Items from a dataset

┄┄┄┄┄┄┄┄┄┄┄┄┄┄┄┄┄┄┄┄

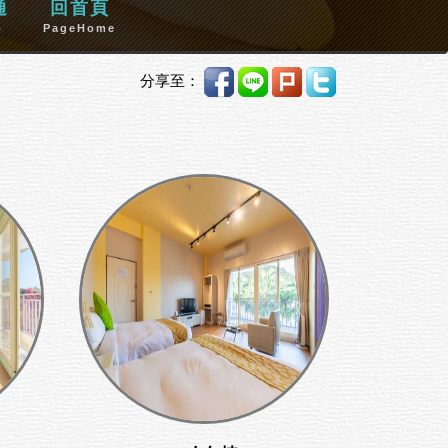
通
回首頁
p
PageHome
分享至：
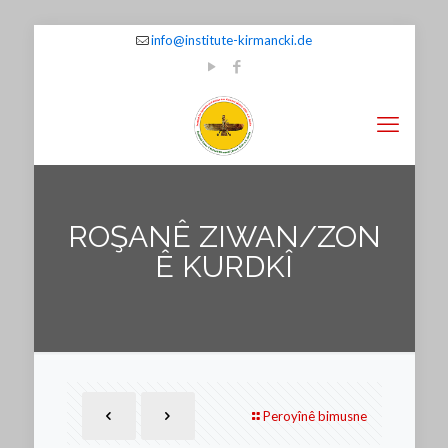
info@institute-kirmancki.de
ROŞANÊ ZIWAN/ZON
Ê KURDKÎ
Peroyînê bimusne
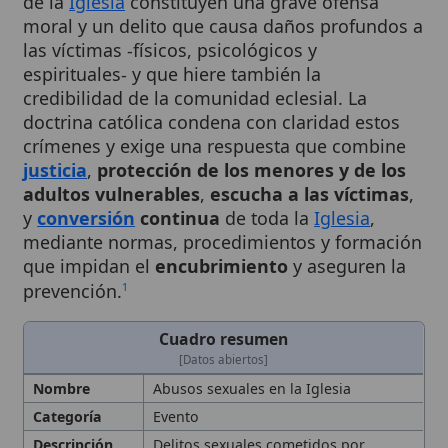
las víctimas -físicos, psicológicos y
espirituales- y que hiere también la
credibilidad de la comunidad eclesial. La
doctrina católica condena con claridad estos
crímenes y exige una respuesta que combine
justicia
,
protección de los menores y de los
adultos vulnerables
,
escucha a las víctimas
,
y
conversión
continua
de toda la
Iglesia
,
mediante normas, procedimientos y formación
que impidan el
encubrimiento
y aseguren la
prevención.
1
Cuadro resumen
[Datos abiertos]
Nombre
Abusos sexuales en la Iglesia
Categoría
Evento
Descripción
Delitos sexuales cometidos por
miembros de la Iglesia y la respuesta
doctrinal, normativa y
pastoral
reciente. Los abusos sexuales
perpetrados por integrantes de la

┄┄┄┄┄┄┄┄┄┄┄┄┄┄┄┄┄┄┄┄

* [EXERCISE] Look through the entries above and find each line where the word "sexuales" occurs; copy those lines.

* [THE ANSWER]
Abusos sexuales en la Iglesia
Delitos sexuales cometidos por
reciente. Los abusos sexuales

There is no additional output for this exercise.